Sudan faces tough action if no Darfur progress – UN’s Beckett
June 5, 2007 (LONDON) — Britain will push for tougher U.N. sanctions against Sudan if its government does not support international efforts to end the conflict in Darfur, Foreign Secretary Margaret Beckett said on Tuesday.
All sides in the Darfur conflict faced a choice of committing to the political process outlined by the African Union and United Nations or “face the consequences,” Beckett told Britain’s parliament during a debate on Darfur.
Sudan’s cooperation would lead to an end of sanctions and more money for reconstruction and development, she said.
But if Sudan failed to honour agreements, Britain and its partners would seek to introduce a further sanctions resolution at the U.N. Security Council, she said.
“And what goes for the government of Sudan goes for the rebel groups: If they do not cooperate, if they are not willing to enter into a genuine ceasefire, then in our view they too should, and will, be subjected to sanctions,” she said.
The United States and Britain have been working on an expanded U.N. sanctions resolution for weeks, but Russia and South Africa have questioned the timing and China has opposed further penalties.
The U.N. Security Council endorsed plans last month for an African Union-U.N. peacekeeping force for Darfur, although a dispute over who is to command the force has delayed deployment.
Beckett said she understood the African Union and the U.N. had agreed on detailed proposals for the so-called “hybrid” force and these would be put to the government of Sudan.
“We are urging very speedy agreement and very speedy acceptance of those proposals,” she said.
Beckett accused Sudan’s President Omar Hassan al-Bashir of failing to implement a peacekeeping plan discussed in Addis Ababa last November despite repeated assurances he would do so.
“He sent more aircraft to bomb the people of Darfur. There have been continued attacks on civilians, peacekeepers and the humanitarian agencies…,” she said.

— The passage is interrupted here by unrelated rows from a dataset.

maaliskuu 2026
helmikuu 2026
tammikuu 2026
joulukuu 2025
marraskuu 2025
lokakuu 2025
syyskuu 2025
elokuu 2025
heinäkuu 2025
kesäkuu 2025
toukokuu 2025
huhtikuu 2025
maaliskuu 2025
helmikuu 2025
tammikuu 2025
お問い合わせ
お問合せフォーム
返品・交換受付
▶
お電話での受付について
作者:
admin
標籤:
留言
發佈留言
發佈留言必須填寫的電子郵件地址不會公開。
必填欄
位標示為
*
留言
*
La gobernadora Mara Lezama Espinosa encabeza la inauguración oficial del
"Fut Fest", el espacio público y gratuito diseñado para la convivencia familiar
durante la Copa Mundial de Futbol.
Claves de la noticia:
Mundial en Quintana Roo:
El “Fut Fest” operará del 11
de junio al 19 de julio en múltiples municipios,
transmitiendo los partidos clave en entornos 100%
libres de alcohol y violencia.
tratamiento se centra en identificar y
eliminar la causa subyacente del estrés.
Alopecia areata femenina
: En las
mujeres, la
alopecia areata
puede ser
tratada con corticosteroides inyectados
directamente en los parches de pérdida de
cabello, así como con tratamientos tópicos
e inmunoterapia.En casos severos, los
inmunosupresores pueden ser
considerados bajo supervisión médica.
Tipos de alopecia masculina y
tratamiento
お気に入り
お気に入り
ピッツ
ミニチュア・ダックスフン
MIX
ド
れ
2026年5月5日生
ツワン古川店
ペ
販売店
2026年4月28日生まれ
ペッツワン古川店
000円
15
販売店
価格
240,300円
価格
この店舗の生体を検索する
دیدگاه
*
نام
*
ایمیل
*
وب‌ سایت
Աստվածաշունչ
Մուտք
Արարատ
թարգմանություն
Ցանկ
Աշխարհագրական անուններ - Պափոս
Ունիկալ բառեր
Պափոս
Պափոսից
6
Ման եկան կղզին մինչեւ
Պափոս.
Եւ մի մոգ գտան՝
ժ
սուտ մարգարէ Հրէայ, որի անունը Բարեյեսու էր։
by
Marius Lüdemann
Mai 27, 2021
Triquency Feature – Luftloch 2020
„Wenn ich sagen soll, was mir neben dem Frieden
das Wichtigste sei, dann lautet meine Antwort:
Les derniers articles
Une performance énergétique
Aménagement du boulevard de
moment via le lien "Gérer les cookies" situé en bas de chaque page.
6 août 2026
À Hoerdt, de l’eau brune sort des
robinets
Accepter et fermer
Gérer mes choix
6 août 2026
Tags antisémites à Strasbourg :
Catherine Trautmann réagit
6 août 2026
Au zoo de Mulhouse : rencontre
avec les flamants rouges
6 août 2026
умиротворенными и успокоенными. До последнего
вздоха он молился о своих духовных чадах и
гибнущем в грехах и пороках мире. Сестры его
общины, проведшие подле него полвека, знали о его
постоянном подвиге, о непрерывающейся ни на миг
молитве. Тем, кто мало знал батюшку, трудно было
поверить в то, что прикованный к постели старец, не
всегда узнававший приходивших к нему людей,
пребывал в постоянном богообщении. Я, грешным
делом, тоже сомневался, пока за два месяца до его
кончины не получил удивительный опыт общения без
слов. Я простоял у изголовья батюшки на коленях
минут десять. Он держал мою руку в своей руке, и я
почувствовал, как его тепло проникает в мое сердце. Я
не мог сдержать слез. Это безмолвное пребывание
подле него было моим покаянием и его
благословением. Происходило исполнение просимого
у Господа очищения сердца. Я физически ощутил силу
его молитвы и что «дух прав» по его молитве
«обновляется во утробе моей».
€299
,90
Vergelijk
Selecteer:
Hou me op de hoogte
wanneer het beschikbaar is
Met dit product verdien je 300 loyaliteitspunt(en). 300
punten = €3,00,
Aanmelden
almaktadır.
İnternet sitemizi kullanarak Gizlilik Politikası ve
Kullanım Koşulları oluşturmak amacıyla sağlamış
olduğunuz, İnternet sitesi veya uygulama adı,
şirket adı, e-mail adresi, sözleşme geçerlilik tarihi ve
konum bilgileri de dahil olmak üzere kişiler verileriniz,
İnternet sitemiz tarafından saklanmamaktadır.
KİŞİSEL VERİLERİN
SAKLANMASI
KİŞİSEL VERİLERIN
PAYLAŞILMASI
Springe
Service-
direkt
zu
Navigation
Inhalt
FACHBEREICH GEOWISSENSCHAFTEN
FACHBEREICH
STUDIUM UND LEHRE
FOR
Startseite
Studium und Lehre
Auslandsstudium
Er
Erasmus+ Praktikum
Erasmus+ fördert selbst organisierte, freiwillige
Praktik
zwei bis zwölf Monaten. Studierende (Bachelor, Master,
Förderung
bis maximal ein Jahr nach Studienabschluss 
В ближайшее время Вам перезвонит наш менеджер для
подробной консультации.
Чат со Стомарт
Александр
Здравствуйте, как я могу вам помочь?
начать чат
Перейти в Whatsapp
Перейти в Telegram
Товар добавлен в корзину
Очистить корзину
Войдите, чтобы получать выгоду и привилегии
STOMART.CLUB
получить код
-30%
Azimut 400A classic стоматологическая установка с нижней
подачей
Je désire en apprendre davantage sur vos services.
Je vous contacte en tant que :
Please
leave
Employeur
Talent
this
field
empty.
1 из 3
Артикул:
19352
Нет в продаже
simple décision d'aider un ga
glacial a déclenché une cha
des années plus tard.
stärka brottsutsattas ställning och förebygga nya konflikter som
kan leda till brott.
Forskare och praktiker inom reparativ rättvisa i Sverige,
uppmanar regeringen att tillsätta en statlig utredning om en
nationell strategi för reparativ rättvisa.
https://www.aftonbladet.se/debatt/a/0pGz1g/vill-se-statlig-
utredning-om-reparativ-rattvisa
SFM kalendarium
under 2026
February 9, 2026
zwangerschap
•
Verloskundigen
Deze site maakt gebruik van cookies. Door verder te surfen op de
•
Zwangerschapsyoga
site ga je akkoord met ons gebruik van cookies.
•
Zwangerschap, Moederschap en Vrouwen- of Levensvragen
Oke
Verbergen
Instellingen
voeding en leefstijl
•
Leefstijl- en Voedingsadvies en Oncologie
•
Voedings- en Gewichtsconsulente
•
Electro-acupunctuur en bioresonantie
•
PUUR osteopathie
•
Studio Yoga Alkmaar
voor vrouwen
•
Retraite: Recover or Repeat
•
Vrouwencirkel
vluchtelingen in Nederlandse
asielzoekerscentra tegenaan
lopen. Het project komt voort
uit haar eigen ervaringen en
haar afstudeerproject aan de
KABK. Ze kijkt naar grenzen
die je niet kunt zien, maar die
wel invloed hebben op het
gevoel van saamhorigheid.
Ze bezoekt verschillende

The U.N. Security Council has imposed an arms embargo on rebels and militia but not on the government, although it forbids offensive military flights by Khartoum over Darfur, where more than 200,000 people are estimated to have died and at least two million people have been uprooted since 2003.
The United States and Britain are considering an arms embargo over the entire country, a halt to all military flights over Darfur, monitors at Sudanese airports, and an expansion of the list of people under sanctions.